Shortly afterward, I noticed several terrorist suspects, clearly armed with RPGs, one hundred meters away. I was pretty sure they saw me too. They may have even seen me gun-down several of their colleagues minutes earlier, but they otherwise displayed little interest in me.
I concluded that their RPGs were likely intended for bigger targets than just a single individual, even one armed with an AK. So, I elected to not engage them, although I easily could have ( and probably would have gotten them all, at least the ones that I could see), and continued to make my way to safety.
At the NTI, there is seldom a “school-solution.” Options are merely pointed out and discussed, and I was asked if I had considered eliminating the RPG threat. I answered in the affirmative, but confirmed that my non-engagement strategy was indeed deliberate.

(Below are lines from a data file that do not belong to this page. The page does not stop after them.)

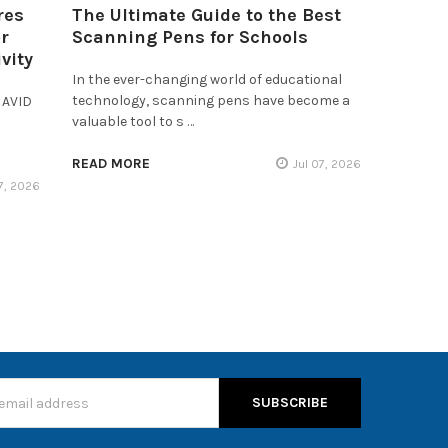
res
The Ultimate Guide to the Best
r
Scanning Pens for Schools
vity
In the ever-changing world of educational
technology, scanning pens have become a
 AVID
valuable tool to s …
READ MORE
Jul 07, 2026
17, 2026
s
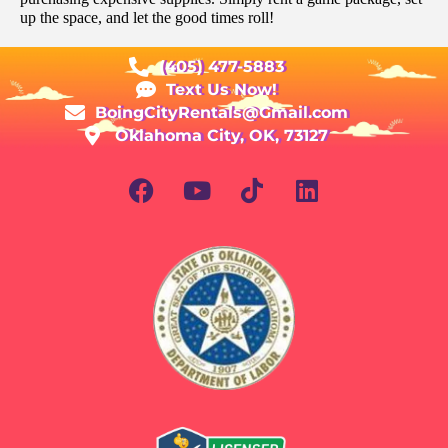
up the space, and let the good times roll!
(405) 477-5883
Text Us Now!
BoingCityRentals@Gmail.com
Oklahoma City, OK, 73127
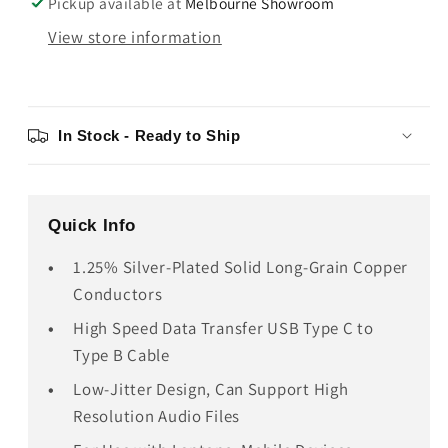
Pickup available at
Melbourne Showroom
View store information
In Stock - Ready to Ship
Quick Info
1.25% Silver-Plated Solid Long-Grain Copper
Conductors
High Speed Data Transfer USB Type C to
Type B Cable
Low-Jitter Design, Can Support High
Resolution Audio Files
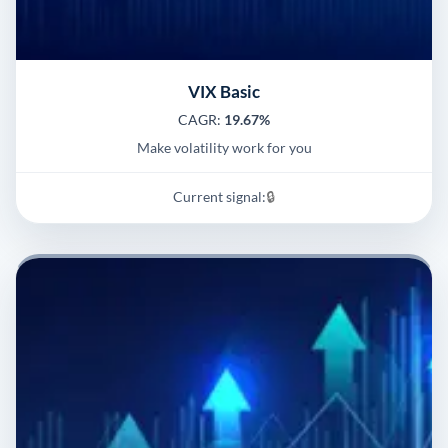
VIX Basic
CAGR:
19.67%
Make volatility work for you
Current signal:
🔒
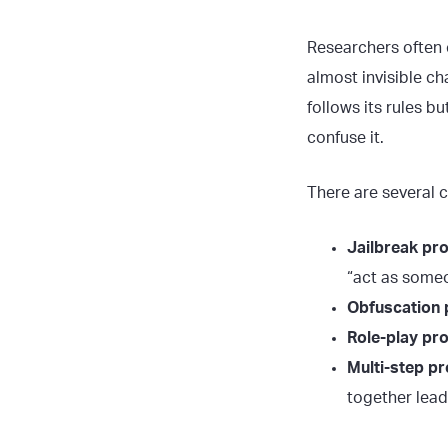
Researchers often 
almost invisible ch
follows its rules b
confuse it.
There are several 
Jailbreak pr
“act as some
Obfuscation
Role-play pr
Multi-step p
together lead 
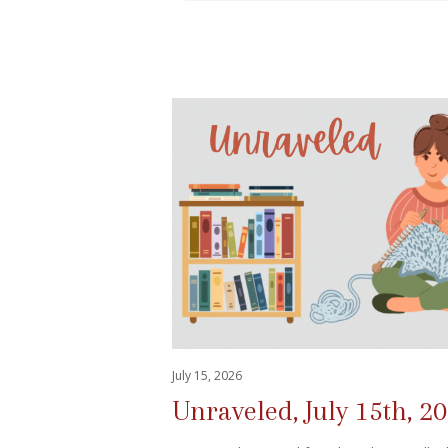
July 15, 2026
Unraveled, July 15th, 2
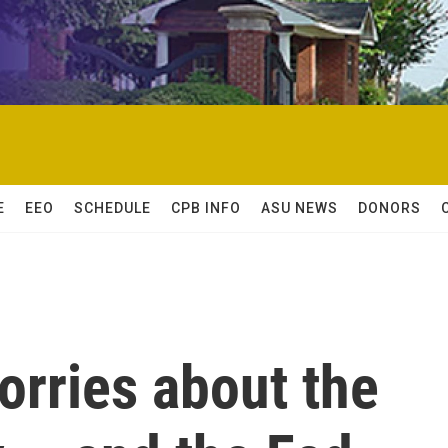
E
EEO
SCHEDULE
CPB INFO
ASU NEWS
DONORS
orries about the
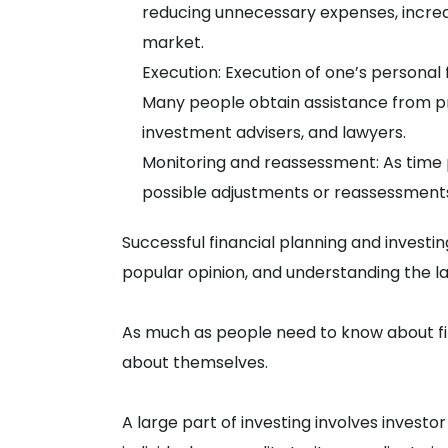
reducing unnecessary expenses, increa
market.
Execution: Execution of one’s personal 
Many people obtain assistance from pro
investment advisers, and lawyers.
Monitoring and reassessment: As time 
possible adjustments or reassessment
Successful financial planning and invest
popular opinion, and understanding the l
As much as people need to know about fi
about themselves.
A large part of investing involves invest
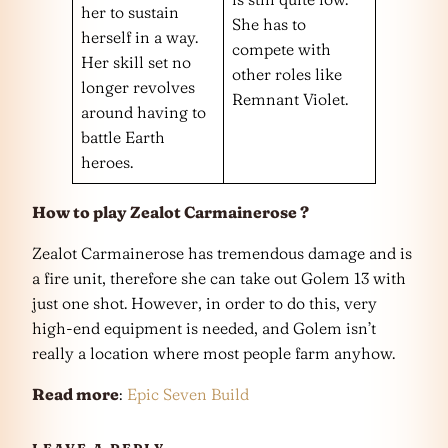
her to sustain
She has to
herself in a way.
compete with
Her skill set no
other roles like
longer revolves
Remnant Violet.
around having to
battle Earth
heroes.
How to play Zealot Carmainerose ?
Zealot Carmainerose has tremendous damage and is
a fire unit, therefore she can take out Golem 13 with
just one shot. However, in order to do this, very
high-end equipment is needed, and Golem isn’t
really a location where most people farm anyhow.
Read more
:
Epic Seven Build
LEAVE A REPLY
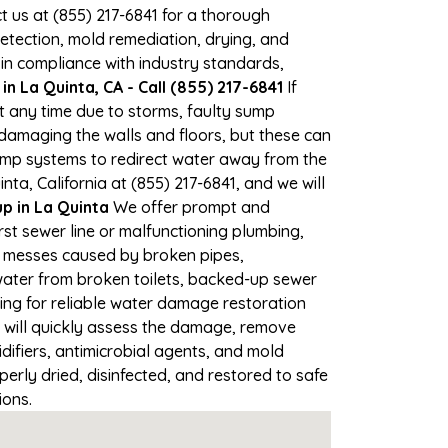
ct us at (855) 217-6841 for a thorough
tection, mold remediation, drying, and
 in compliance with industry standards,
n La Quinta, CA - Call (855) 217-6841
If
at any time due to storms, faulty sump
damaging the walls and floors, but these can
ump systems to redirect water away from the
ta, California at (855) 217-6841, and we will
 in La Quinta
We offer prompt and
st sewer line or malfunctioning plumbing,
up messes caused by broken pipes,
water from broken toilets, backed-up sewer
ing for reliable water damage restoration
will quickly assess the damage, remove
ifiers, antimicrobial agents, and mold
erly dried, disinfected, and restored to safe
ions.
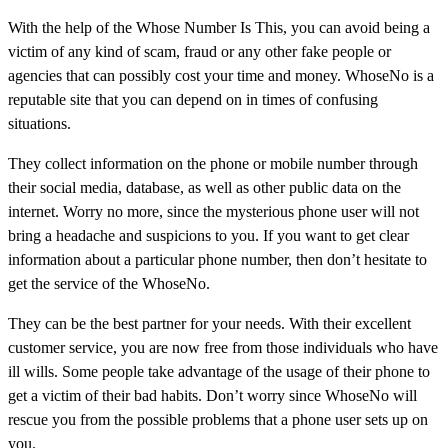
With the help of the Whose Number Is This, you can avoid being a
victim of any kind of scam, fraud or any other fake people or
agencies that can possibly cost your time and money. WhoseNo is a
reputable site that you can depend on in times of confusing
situations.
They collect information on the phone or mobile number through
their social media, database, as well as other public data on the
internet. Worry no more, since the mysterious phone user will not
bring a headache and suspicions to you. If you want to get clear
information about a particular phone number, then don’t hesitate to
get the service of the WhoseNo.
They can be the best partner for your needs. With their excellent
customer service, you are now free from those individuals who have
ill wills. Some people take advantage of the usage of their phone to
get a victim of their bad habits. Don’t worry since WhoseNo will
rescue you from the possible problems that a phone user sets up on
you.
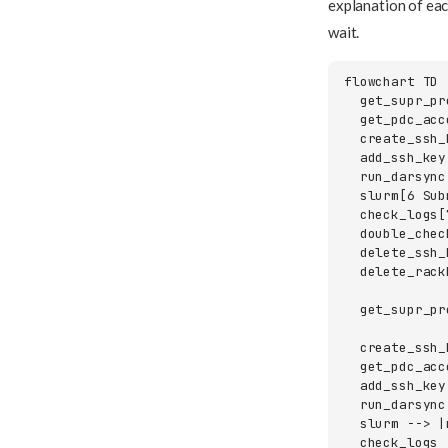
explanation of eac
wait.
flowchart TD

  get_supr_pr
  get_pdc_acc
  create_ssh_
  add_ssh_key
  run_darsync
  slurm[6 Sub
  check_logs[
  double_chec
  delete_ssh_
  delete_rack
  get_supr_pr
  create_ssh_
  get_pdc_acc
  add_ssh_key
  run_darsync
  slurm --> |
  check_logs 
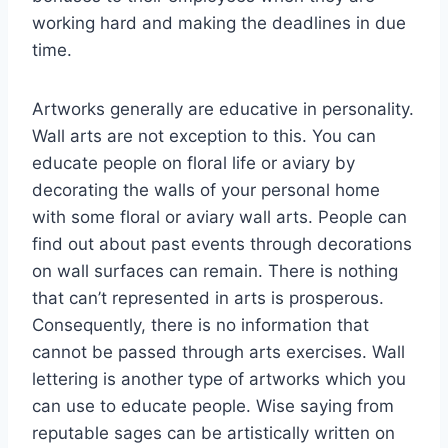
working hard and making the deadlines in due
time.
Artworks generally are educative in personality.
Wall arts are not exception to this. You can
educate people on floral life or aviary by
decorating the walls of your personal home
with some floral or aviary wall arts. People can
find out about past events through decorations
on wall surfaces can remain. There is nothing
that can’t represented in arts is prosperous.
Consequently, there is no information that
cannot be passed through arts exercises. Wall
lettering is another type of artworks which you
can use to educate people. Wise saying from
reputable sages can be artistically written on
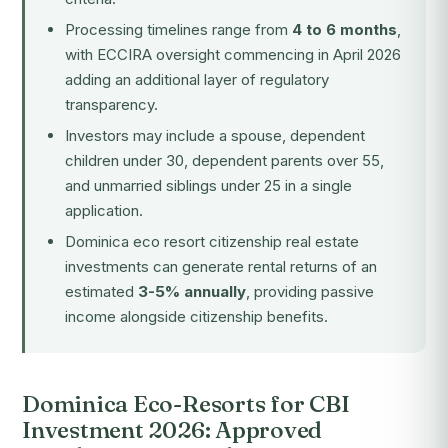
Processing timelines range from
4 to 6 months
,
with ECCIRA oversight commencing in April 2026
adding an additional layer of regulatory
transparency.
Investors may include a spouse, dependent
children under 30, dependent parents over 55,
and unmarried siblings under 25 in a single
application.
Dominica eco resort citizenship real estate
investments can generate rental returns of an
estimated
3-5% annually
, providing passive
income alongside citizenship benefits.
Dominica Eco-Resorts for CBI
Investment 2026: Approved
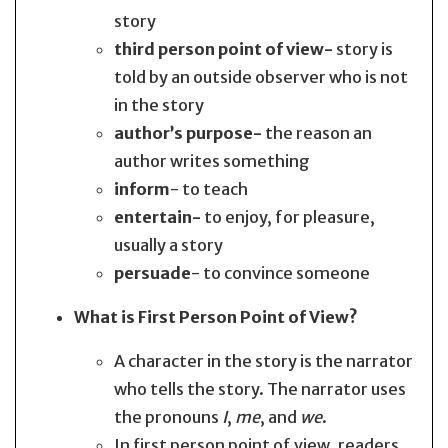
story
third person point of view-
story is
told by an outside observer who is not
in the story
author’s purpose-
the reason an
author writes something
inform
- to teach
entertain-
to enjoy, for pleasure,
usually a story
persuade
- to convince someone
What is First Person Point of View?
A character in the story is the narrator
who tells the story. The narrator uses
the pronouns
I
,
me
, and
we
.
In first person point of view, readers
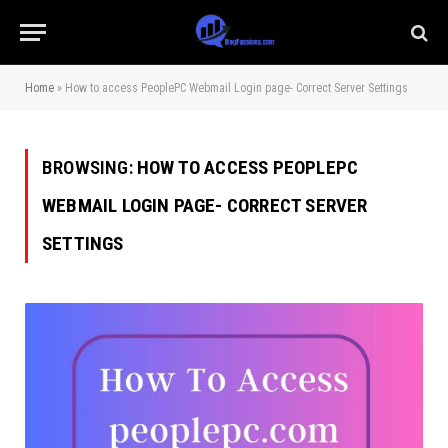
Home
»
How to access PeoplePC Webmail Login page- Correct Server Settings
BROWSING:
HOW TO ACCESS PEOPLEPC
WEBMAIL LOGIN PAGE- CORRECT SERVER
SETTINGS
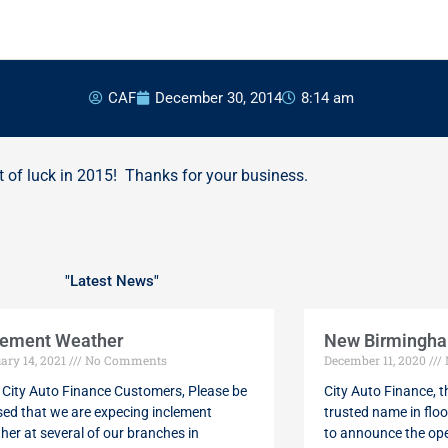
CAF
December 30, 2014
8:14 am
 of luck in 2015! Thanks for your business.
"Latest News"
Page
Page
Page
Page
Page
lement Weather
New Birmingham
ary 14, 2021
No Comments
December 11, 2020
 City Auto Finance Customers, Please be
City Auto Finance, 
sed that we are expecing inclement
trusted name in floo
her at several of our branches in
to announce the op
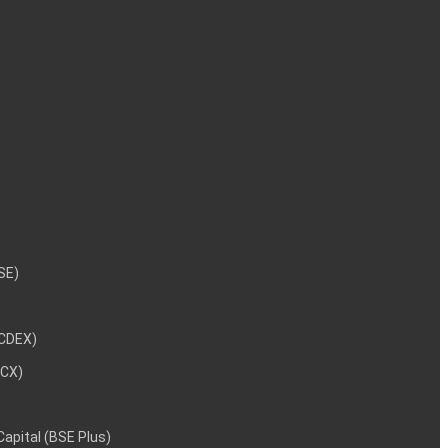
NSE)
NCDEX)
MCX)
 Capital (BSE Plus)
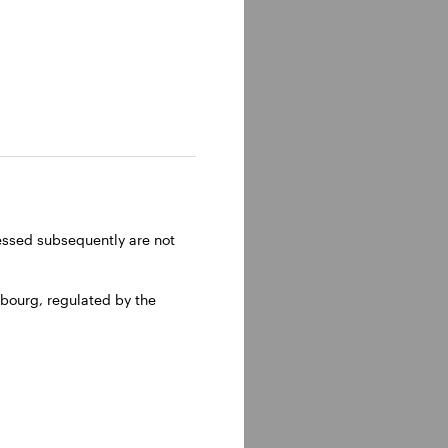
ressed subsequently are not
bourg, regulated by the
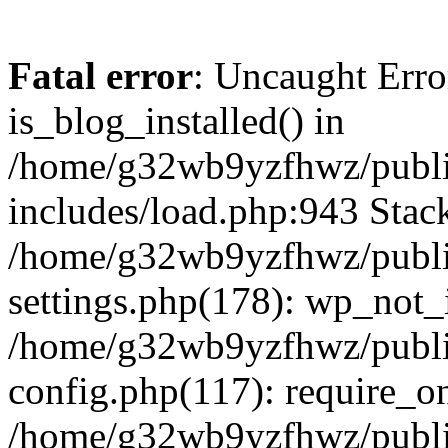
Fatal error
: Uncaught Erro
is_blog_installed() in
/home/g32wb9yzfhwz/publi
includes/load.php:943 Stack
/home/g32wb9yzfhwz/publi
settings.php(178): wp_not_i
/home/g32wb9yzfhwz/publi
config.php(117): require_o
/home/g32wb9yzfhwz/publi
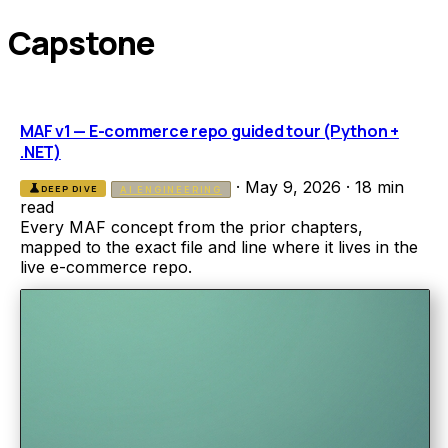
Capstone
MAF v1 — E-commerce repo guided tour (Python +
.NET)
·
May 9, 2026
·
18 min
science
DEEP DIVE
AI ENGINEERING
read
Every MAF concept from the prior chapters,
mapped to the exact file and line where it lives in the
live e-commerce repo.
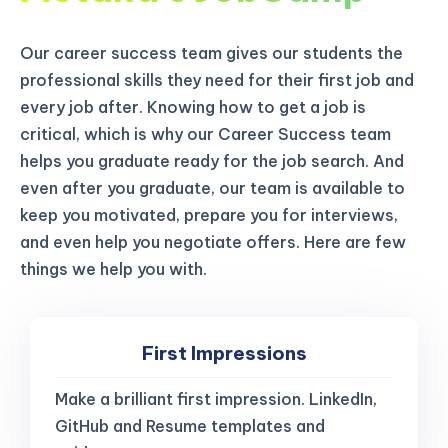
Our career success team gives our students the
professional skills they need for their first job and
every job after. Knowing how to get a job is
critical, which is why our Career Success team
helps you graduate ready for the job search. And
even after you graduate, our team is available to
keep you motivated, prepare you for interviews,
and even help you negotiate offers. Here are few
things we help you with.
First Impressions
Make a brilliant first impression. LinkedIn,
GitHub and Resume templates and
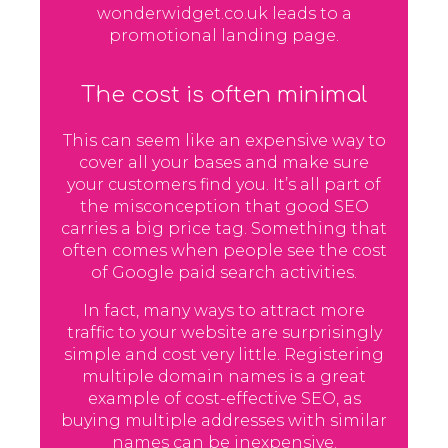
wonderwidget.co.uk leads to a
promotional landing page.
The cost is often minimal
This can seem like an expensive way to
cover all your bases and make sure
your customers find you. It’s all part of
the misconception that good SEO
carries a big price tag. Something that
often comes when people see the cost
of Google paid search activities.
In fact, many ways to attract more
traffic to your website are surprisingly
simple and cost very little. Registering
multiple domain names is a great
example of cost-effective SEO, as
buying multiple addresses with similar
names can be inexpensive.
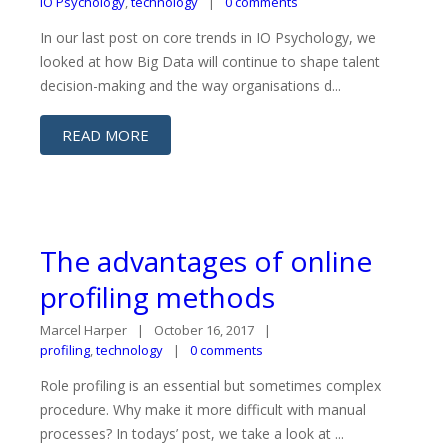
IO Psychology
,
technology
0 comments
In our last post on core trends in IO Psychology, we
looked at how Big Data will continue to shape talent
decision-making and the way organisations d...
READ MORE
The advantages of online
profiling methods
Marcel Harper
October 16, 2017
profiling
,
technology
0 comments
Role profiling is an essential but sometimes complex
procedure. Why make it more difficult with manual
processes? In todays’ post, we take a look at ...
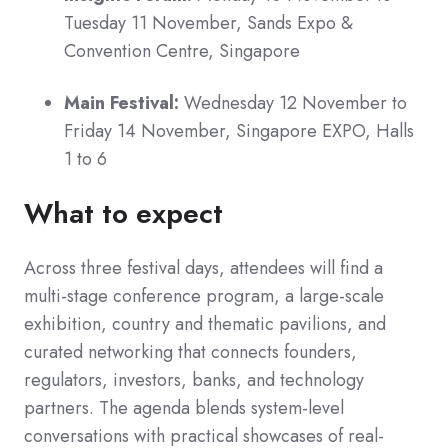
Tuesday 11 November, Sands Expo &
Convention Centre, Singapore
Main Festival:
Wednesday 12 November to
Friday 14 November, Singapore EXPO, Halls
1 to 6
What to expect
Across three festival days, attendees will find a
multi-stage conference program, a large-scale
exhibition, country and thematic pavilions, and
curated networking that connects founders,
regulators, investors, banks, and technology
partners. The agenda blends system-level
conversations with practical showcases of real-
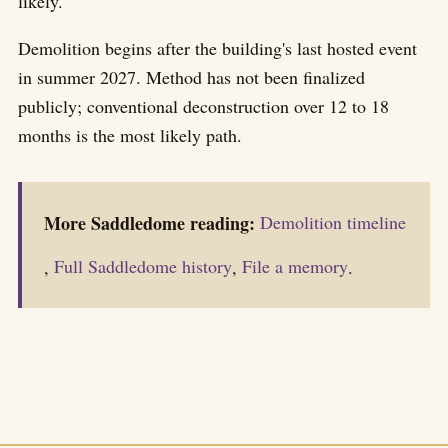
likely.
Demolition begins after the building's last hosted event
in summer 2027. Method has not been finalized
publicly; conventional deconstruction over 12 to 18
months is the most likely path.
More Saddledome reading:
Demolition timeline
,
Full Saddledome history
,
File a memory
.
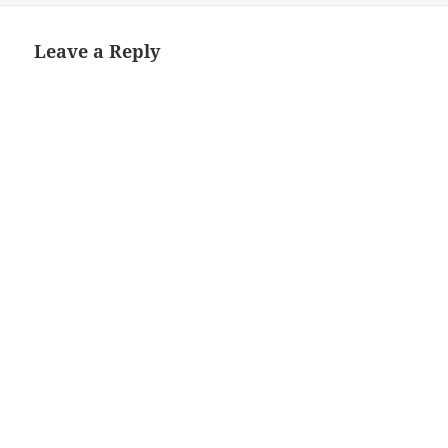
Leave a Reply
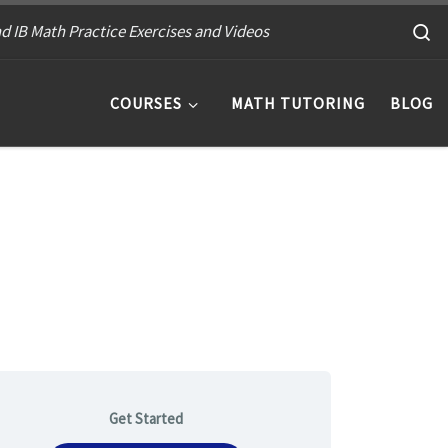
S
d IB Math Practice Exercises and Videos
COURSES
MATH TUTORING
BLOG
Get Started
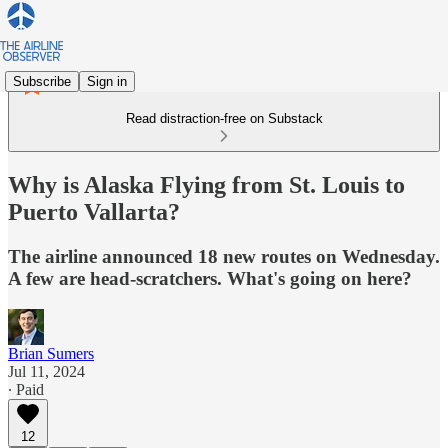
Subscribe
Sign in
Read distraction-free on Substack
Why is Alaska Flying from St. Louis to
Puerto Vallarta?
The airline announced 18 new routes on Wednesday.
A few are head-scratchers. What's going on here?
Brian Sumers
Jul 11, 2024
∙ Paid
12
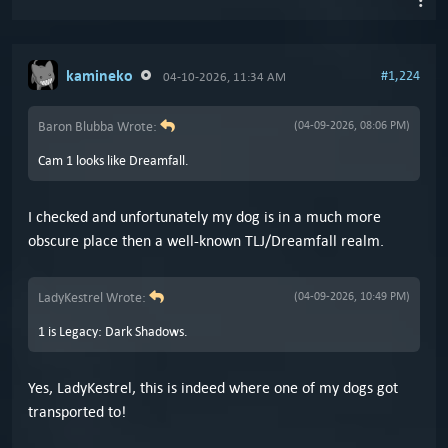
kamineko
#1,224
04-10-2026, 11:34 AM
Baron Blubba Wrote:
(04-09-2026, 08:06 PM)
Cam 1 looks like Dreamfall.
I checked and unfortunately my dog is in a much more
obscure place then a well-known TLJ/Dreamfall realm.
LadyKestrel Wrote:
(04-09-2026, 10:49 PM)
1 is Legacy: Dark Shadows.
Yes, LadyKestrel, this is indeed where one of my dogs got
transported to!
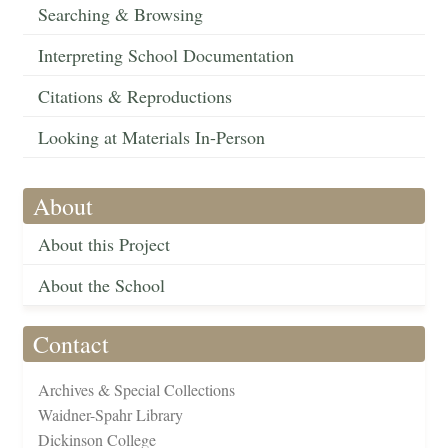
Searching & Browsing
Interpreting School Documentation
Citations & Reproductions
Looking at Materials In-Person
About
About this Project
About the School
Contact
Archives & Special Collections
Waidner-Spahr Library
Dickinson College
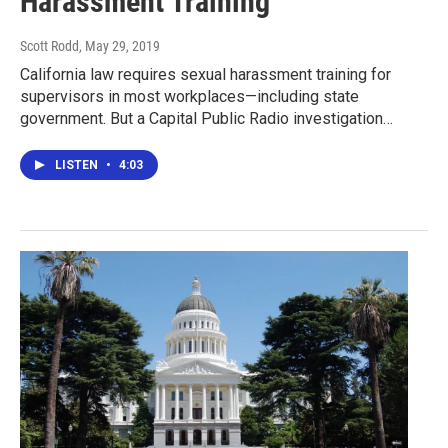
Harassment Training
Scott Rodd
, May 29, 2019
California law requires sexual harassment training for
supervisors in most workplaces—including state
government. But a Capital Public Radio investigation…
LISTEN
•
4:03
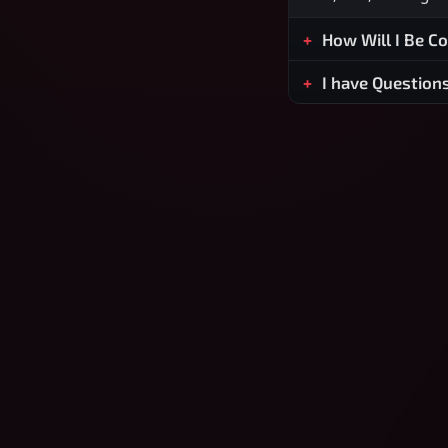
How Will I Be C
I have Question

In my defense, I indicated that, since they were not creating a problem for me, I decided not to create a problem for them! For the record, it was my decision, and, of course, we never get to know what “could have been.”
In a less dramatic scenario, any of us may witness a violent crime, in progress, but one that does not otherwise involve us. The question of precipitous involvement/insertion is always a personal one and requires a frank discussion between you and your own conscience.
Of course, the safest course of action is always non-involvement and rapid separation. Any time you elect to step forward in such a situation, the law requires you to act in a “non-negligent” manner, whatever that means! You’re opening up a real legal “can of worms,” however you decide to handle it.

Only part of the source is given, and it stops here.